For over two decades, Atmosphere has maintained a course of rigorous output, releasing over two dozen studio albums, EP’s and collaborative side projects in as many years. In that time, the venerated duo have built a legacy out of bringing honesty, humility and vulnerability to the forefront of their music, continually challenging themselves to evolve without straying too far from their roots. Slug has proven masterful at storytelling and writing compelling narratives, leaving a trail of his own influence while paying homage to the rappers and songwriters that helped shape him. Ant has skillfully molded the soundtracks with inspiration from soul, funk, rock, reggae, and the wizardry of hip-hop’s pioneering DJ’s and producers, creating his own trademark sounds while providing the pulse for songs about life, love, stress and setbacks. At its essence, Atmosphere has been a musical shepherd, and with each new album comes a new journey as they guide generations of listeners through this thing called life.
A little less than a quarter of the way through Jestures, Atmosphere’s sprawling, acrobatic new album, Slug cuts right to the beating heart of this phase in the legendary duo’s catalog: “Still get nightmares when you’re living your dreams,” he raps. The cliches about creativity say that it comes from chaos—the rock star archetypes forged in the 1970s conjure images of coke spoons and trashed hotel rooms, and more recent thinking makes it inextricable from major trauma. Jestures, which is already Atmosphere’s fifth release of the 2020s, challenges that notion. This remarkably productive period has seen Slug burrow into every crevice of middle-aged stability and domestic life for its unexpected points of friction. With Jestures, this exploration has yielded its most fascinating results to date.
The first thing you notice about Jestures is its shape. Not only does it feature an eye-popping 26 songs, but those songs are arranged alphabetically by their titles: “Asshole” into “Baby” into “Caddy,” and so on. Even the lineup of guests conforms to this, with Evidence on “Effortless,” Kurious on “Kilowatts,” and a trio of heavy hitters—Musab, Muja Messiah, and Mike the Martyr—on “Mash,” among others. Both the sequencing of tracks and their sheer number are bits of misdirection. Many songs on Jestures last just long enough to fully articulate their core ideas; the crop of 26 is arranged in such a way so as to be musically intuitive and a comprehensive survey of one man’s life as he pauses to take stock.

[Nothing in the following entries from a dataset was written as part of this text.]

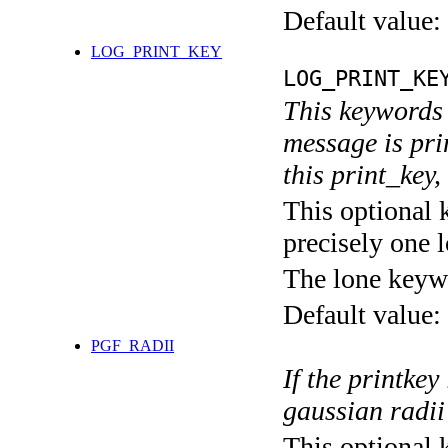
Default value:
LOG_PRINT_KEY
LOG_PRINT_KE
This keywords 
message is pri
this print_key,
This optional 
precisely one l
The lone keyw
Default value:
PGF_RADII
If the printkey
gaussian radii
This optional 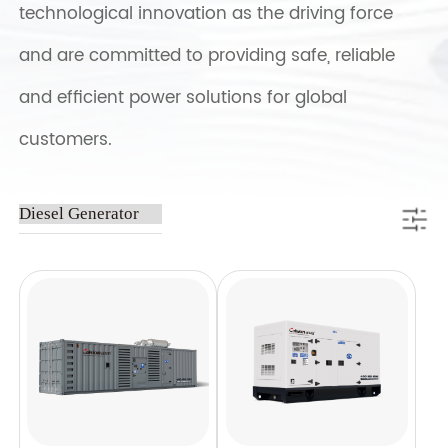
technological innovation as the driving force
and are committed to providing safe, reliable
and efficient power solutions for global
customers.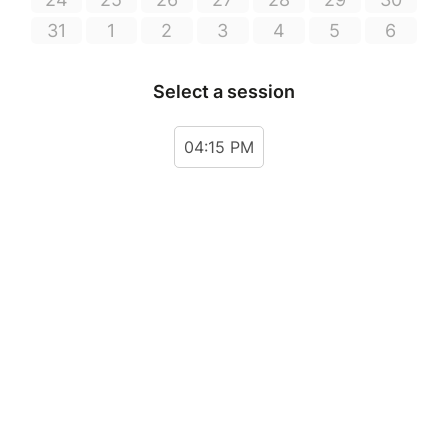
31
1
2
3
4
5
6
Select a session
04:15 PM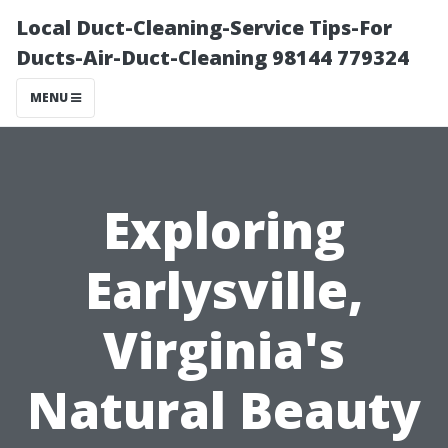
Local Duct-Cleaning-Service Tips-For
Ducts-Air-Duct-Cleaning 98144 779324
MENU
Exploring
Earlysville,
Virginia's
Natural Beauty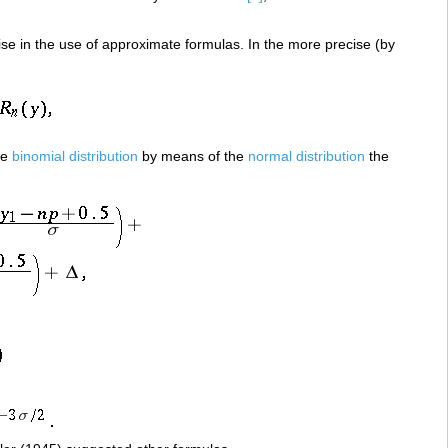
rise in the use of approximate formulas. In the more precise (by
he
binomial distribution
by means of the
normal distribution
the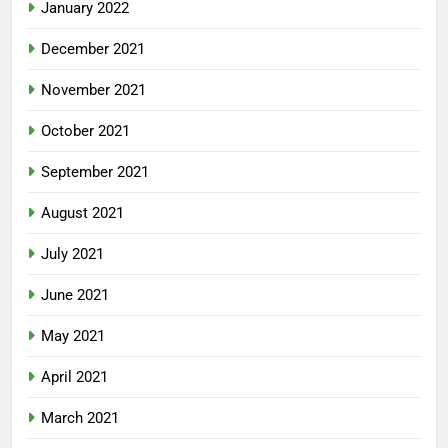
January 2022
December 2021
November 2021
October 2021
September 2021
August 2021
July 2021
June 2021
May 2021
April 2021
March 2021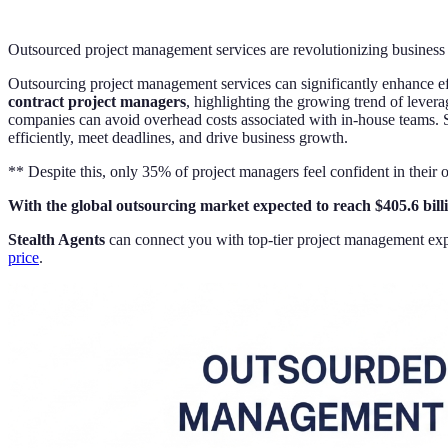
Outsourced project management services are revolutionizing business 
Outsourcing project management services can significantly enhance ef
contract project managers
, highlighting the growing trend of levera
companies can avoid overhead costs associated with in-house teams. 
efficiently, meet deadlines, and drive business growth.
** Despite this, only 35% of project managers feel confident in their
With the global outsourcing market expected to reach $405.6 bill
Stealth Agents
can connect you with top-tier project management expe
price
.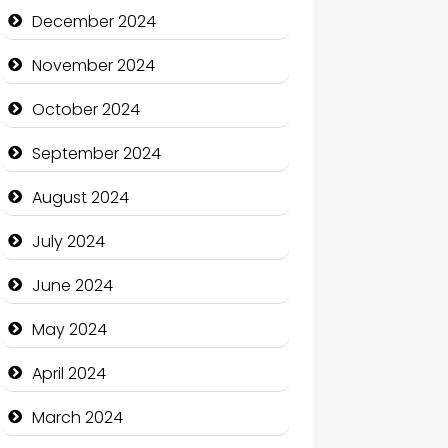
Child Care Agency
December 2024
Children's Amusement Center
November 2024
Chimney Services
October 2024
Chiropractor
September 2024
Christian Church
August 2024
Cleaning Service
July 2024
Closet Services
June 2024
Clothing and Designers
May 2024
Cocktail
April 2024
Coffee Shop
March 2024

That juncture in life is pinpointed with precision—and Slug’s characteristically sly turns of phrase. On the hypnotic “Heavy Lifting,” he gives his age as “half a hundred.” Throughout the LP, the past mixes with the present: The Buick Grand National his dad coveted (“Caddy”) gleams in his memory as conversations about how to navigate ever-evolving romantic partnership (“Baby,” “Velour”) define the new day-to-day. Hints of old Atmosphere records, including the instantly-recognizable car horn from “God Loves Ugly,” are scattered throughout, the way a scent or a phrase in a text message might send you hurtling decades into the past.
And yet this is an album not about being stuck, but about the relentless forward progress of time. “Don’t mistake my circle as the shape of repetition,” Slug raps on opener “Asshole,” underlining how central this pursuit has become. This manifests in the mundane—those rent or mortgage payments come no matter what’s happened in the 30 days since; the fridge needs to stay full—and when it comes to life’s bigger, more abstract anxieties. If, as he raps on “Daley,” Slug wants “to skip ahead to read the end of the story,” he’s out of luck.
What exists in place of that certainty that will never come is the joy of discovery. Little things you never noticed about your partner, tics your kids pick up when you aren’t looking. All of this is laid over a lush, varied set of beats from the illustrious Ant, ranging from the controlled electro-chaos of “Furthermore” to the heavy droning of “Past,” the playful drum cascade of “XXX” to the cowboy-outlaw twang of “Locusts.” Early on the title track, Slug quips that while he has both an angel and a devil on his shoulders, “all they really want is exposure.” It’s funny, but it’s also the core ethos of Jestures. On a long enough timeline, all the overdue credit card bills or lovers’ quarrels simply become the things that shape you in the present—and point you, better prepared, toward the future.